Reproduce the whole of the records exactly, and make sure no picture is carried into the result.

# # # #

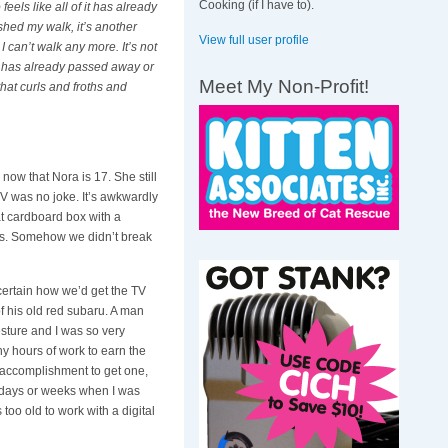
Cooking (if I have to).
o feels like all of it has already
ished my walk, it’s another
View full user profile
 I can’t walk any more. It’s not
 or has already passed away or
Meet My Non-Profit!
 that curls and froths and
now that Nora is 17. She still
 TV was no joke. It’s awkwardly
at cardboard box with a
irs. Somehow we didn’t break
 certain how we’d get the TV
f his old red subaru. A man
esture and I was so very
y hours of work to earn the
 accomplishment to get one,
e days or weeks when I was
 too old to work with a digital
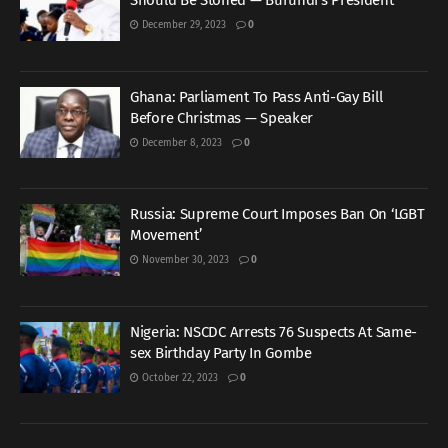
Should Be Stoned — Burundi’s President
December 29, 2023
0
Ghana: Parliament To Pass Anti-Gay Bill
Before Christmas — Speaker
December 8, 2023
0
Russia: Supreme Court Imposes Ban On ‘LGBT
Movement’
November 30, 2023
0
Nigeria: NSCDC Arrests 76 Suspects At Same-
sex Birthday Party In Gombe
October 22, 2023
0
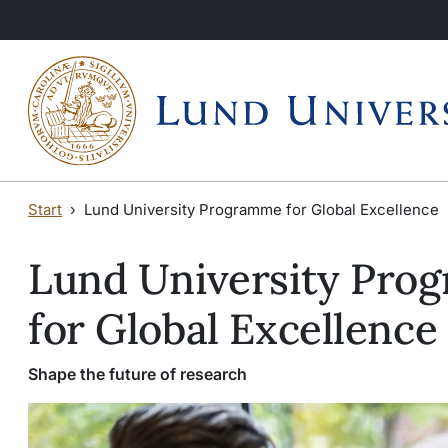
Skip to main content
Skip to main content
Start
Lund University Programme for Global Excellence
Lund University Pro
for Global Excellence
Shape the future of research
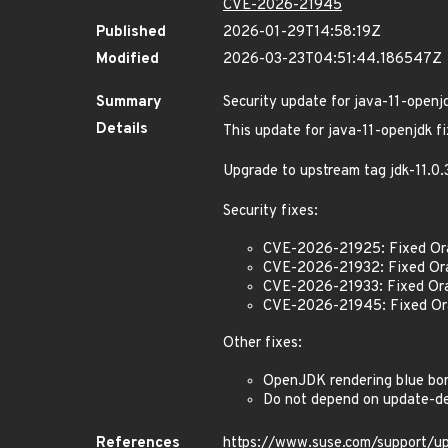
CVE-2026-21945
Published
2026-01-29T14:58:19Z
Modified
2026-03-23T04:51:44.186547Z
Summary
Security update for java-11-openj
Details
This update for java-11-openjdk fi
Upgrade to upstream tag jdk-11.
Security fixes:
CVE-2026-21925: Fixed Or
CVE-2026-21932: Fixed Or
CVE-2026-21933: Fixed Ora
CVE-2026-21945: Fixed Ora
Other fixes:
OpenJDK rendering blue bor
Do not depend on update-de
References
https://www.suse.com/support/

# # # #

**Result for this task:**
Cooking (if I have to).
o feels like all of it has already
ished my walk, it’s another
View full user profile
 I can’t walk any more. It’s not
 or has already passed away or
Meet My Non-Profit!
 that curls and froths and
now that Nora is 17. She still
 TV was no joke. It’s awkwardly
at cardboard box with a
irs. Somehow we didn’t break
 certain how we’d get the TV
f his old red subaru. A man
esture and I was so very
y hours of work to earn the
 accomplishment to get one,
e days or weeks when I was
 too old to work with a digital
Should Be Stoned — Burundi’s President
December 29, 2023
0
Ghana: Parliament To Pass Anti-Gay Bill
Before Christmas — Speaker
December 8, 2023
0
Russia: Supreme Court Imposes Ban On ‘LGBT
Movement’
November 30, 2023
0
Nigeria: NSCDC Arrests 76 Suspects At Same-
sex Birthday Party In Gombe
October 22, 2023
0
Skip to main content
Skip to main content
Start
Lund University Programme for Global Excellence
Lund University Pro
for Global Excellence
Shape the future of research
CVE-2026-21945
Published
2026-01-29T14:58:19Z
Modified
2026-03-23T04:51:44.186547Z
Summary
Security update for java-11-openj
Details
This update for java-11-openjdk fi
Upgrade to upstream tag jdk-11.
Security fixes:
CVE-2026-21925: Fixed Or
CVE-2026-21932: Fixed Or
CVE-2026-21933: Fixed Ora
CVE-2026-21945: Fixed Ora
Other fixes:
OpenJDK rendering blue bor
Do not depend on update-de
References
https://www.suse.com/support/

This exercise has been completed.